Much of the American West is suffering from extreme drought this year. California is running out of water and wildfires have raged through Washington, Oregon and Idaho. But there is a bright spot out West — or, rather, a green spot. In New Mexico, unusually heavy late-summer rains have transformed the landscape.
It's a remarkable sight. The high desert is normally the color of baked pie crust; now, it's emerald.
Kirt Kempter, a geologist who lives in Santa Fe, says this transformation is far from ordinary.
"We now have this green carpet covering all the mesas, the lowlands," Kempter says. "And we're just not used to seeing a pistachio-green color in the landscape out here. It's very, very unusual."
Kempter takes frequent hikes in the Piedra Lumbre, the valley of shining stone near the town of Abiquiu that captivated the artist Georgia O'Keeffe. In the shade of a pinyon pine, he looks out past 165-million-year-old cliffs of yellow cream and red, onto a positively verdant desert floor.
It's not just the yellow paperflowers, Indian paintbrush, verbena and snakeweed that have exploded. Other living things are thriving, too, Kempter says.
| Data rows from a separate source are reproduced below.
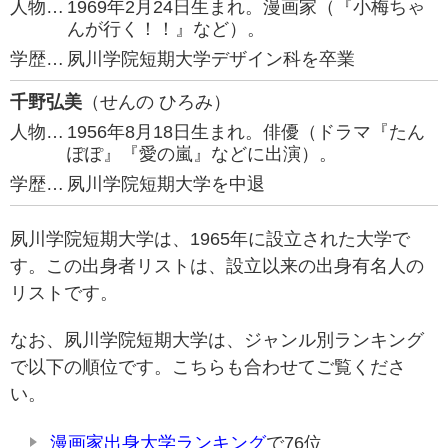
人物…
1969年2月24日生まれ。漫画家（『小梅ちゃ
んが行く！！』など）。
学歴…
夙川学院短期大学デザイン科を卒業
千野弘美
（せんの ひろみ）
人物…
1956年8月18日生まれ。俳優（ドラマ『たん
ぽぽ』『愛の嵐』などに出演）。
学歴…
夙川学院短期大学を中退
夙川学院短期大学は、1965年に設立された大学で
す。この出身者リストは、設立以来の出身有名人の
リストです。
なお、夙川学院短期大学は、ジャンル別ランキング
で以下の順位です。こちらも合わせてご覧くださ
い。
漫画家出身大学ランキング
で76位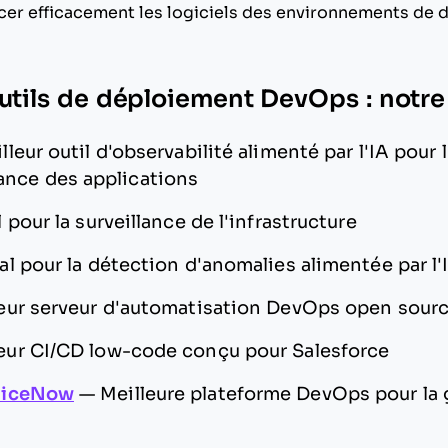
cer efficacement les logiciels des environnements de
outils de déploiement DevOps : notre
lleur outil d'observabilité alimenté par l'IA pour 
lance des applications
l pour la surveillance de l'infrastructure
al pour la détection d'anomalies alimentée par l'
eur serveur d'automatisation DevOps open sour
eur CI/CD low-code conçu pour Salesforce
viceNow
—
Meilleure plateforme DevOps pour la 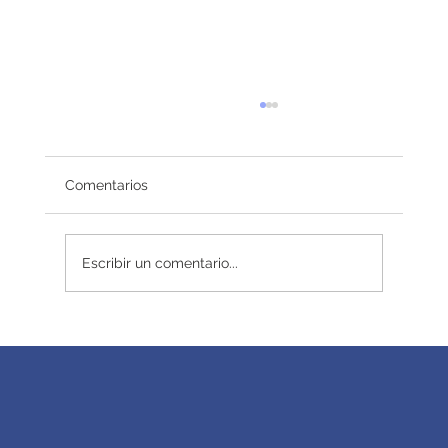
Comentarios
Redefiniendo el éxito
Escribir un comentario...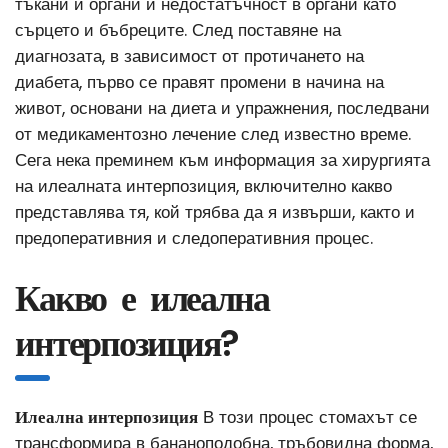
тъкани и органи и недостатъчност в органи като
сърцето и бъбреците. След поставяне на
диагнозата, в зависимост от протичането на
диабета, първо се правят промени в начина на
живот, основани на диета и упражнения, последвани
от медикаментозно лечение след известно време.
Сега нека преминем към информация за хирургията
на илеалната интерпозиция, включително какво
представлява тя, кой трябва да я извърши, както и
предоперативния и следоперативния процес.
Какво е илеална
интерпозиция?
Илеална интерпозиция
В този процес стомахът се
трансформира в бананоподобна, тръбовидна форма,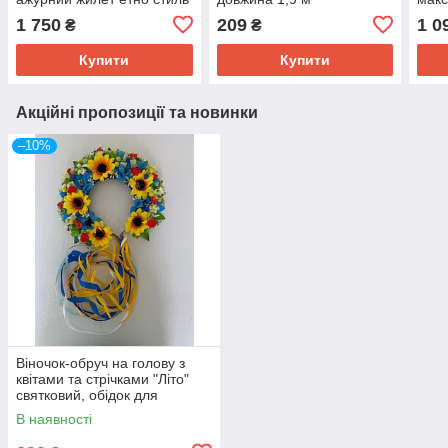
розм
1 750
209
1 0
₴
₴
Купити
Купити
Акційні пропозиції та новинки
–10%
Віночок-обруч на голову з
квітами та стрічками "Літо"
святковий, обідок для
волосся хенд мейд
В наявності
"The insect population is good. I've seen a tremendous surge in the swallow colonies building on the canyon cliffs," he says. "There's good food everywhere. Lots of rabbits out — coyotes then are plump and healthy. So it's just good times in the desert."
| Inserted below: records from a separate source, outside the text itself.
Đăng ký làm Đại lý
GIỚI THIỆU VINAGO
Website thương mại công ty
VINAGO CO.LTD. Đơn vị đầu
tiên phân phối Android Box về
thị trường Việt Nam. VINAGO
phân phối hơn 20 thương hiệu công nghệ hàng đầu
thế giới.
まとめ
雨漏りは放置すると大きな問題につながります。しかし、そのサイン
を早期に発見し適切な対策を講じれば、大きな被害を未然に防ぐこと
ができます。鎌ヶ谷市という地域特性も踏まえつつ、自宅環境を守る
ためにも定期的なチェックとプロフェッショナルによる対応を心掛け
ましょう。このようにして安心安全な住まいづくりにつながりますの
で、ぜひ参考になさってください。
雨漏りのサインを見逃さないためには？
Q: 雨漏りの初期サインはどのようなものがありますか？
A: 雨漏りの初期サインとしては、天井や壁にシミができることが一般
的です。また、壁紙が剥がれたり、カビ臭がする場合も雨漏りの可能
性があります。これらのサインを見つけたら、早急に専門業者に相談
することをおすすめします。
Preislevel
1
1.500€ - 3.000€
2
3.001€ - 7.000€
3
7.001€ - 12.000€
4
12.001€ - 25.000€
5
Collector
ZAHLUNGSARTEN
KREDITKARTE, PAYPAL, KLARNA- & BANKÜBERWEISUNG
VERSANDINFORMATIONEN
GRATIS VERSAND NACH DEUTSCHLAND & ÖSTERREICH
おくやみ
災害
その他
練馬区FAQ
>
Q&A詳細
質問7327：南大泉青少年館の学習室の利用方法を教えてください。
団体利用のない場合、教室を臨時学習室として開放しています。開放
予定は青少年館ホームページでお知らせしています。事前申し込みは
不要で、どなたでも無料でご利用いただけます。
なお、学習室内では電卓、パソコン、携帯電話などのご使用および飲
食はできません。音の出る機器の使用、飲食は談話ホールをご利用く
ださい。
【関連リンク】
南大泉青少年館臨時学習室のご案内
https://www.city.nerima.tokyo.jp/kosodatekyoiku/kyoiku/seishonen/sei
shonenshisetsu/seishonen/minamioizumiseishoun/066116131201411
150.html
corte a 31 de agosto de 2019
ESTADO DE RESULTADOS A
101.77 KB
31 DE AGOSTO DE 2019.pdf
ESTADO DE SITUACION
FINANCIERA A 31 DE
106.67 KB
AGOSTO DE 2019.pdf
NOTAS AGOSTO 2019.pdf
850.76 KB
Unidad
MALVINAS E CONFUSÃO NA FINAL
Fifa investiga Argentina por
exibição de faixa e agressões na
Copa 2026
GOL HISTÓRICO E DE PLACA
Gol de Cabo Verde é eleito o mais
This part of the West has suffered through a punishing drought for the past three to four years. All over New Mexico, arroyos are dry. Fearsome windstorms covered everything in dust. Farmers had to pump groundwater for their chile and alfalfa fields, and cattle ranchers were forced to buy expensive hay trucked down from Colorado. The whitewater outfitters have been grumbling about low flows.
And then last month, the monsoons arrived, like an answer to a prayer.
Forecasters say the drenching rains are a result of backdoor cold fronts charging down from Colorado, colliding with monsoonal Pacific moisture coming up from the south. The National Weather Service's description of the result — "abundant moisture, slow-moving storms" — is music to the ears of New Mexicans. Every clap of thunder, too, is welcomed.
In the past few weeks, the drought map over New Mexico has turned from the deep-brown of "exceptional drought" to the sandy color of "moderate drought."
No one knows if this means the drought is over, but it has certainly raised widespread hope that the years-long dry spell may finally be easing.
Now, they pray, just bring us a thick winter snowpack.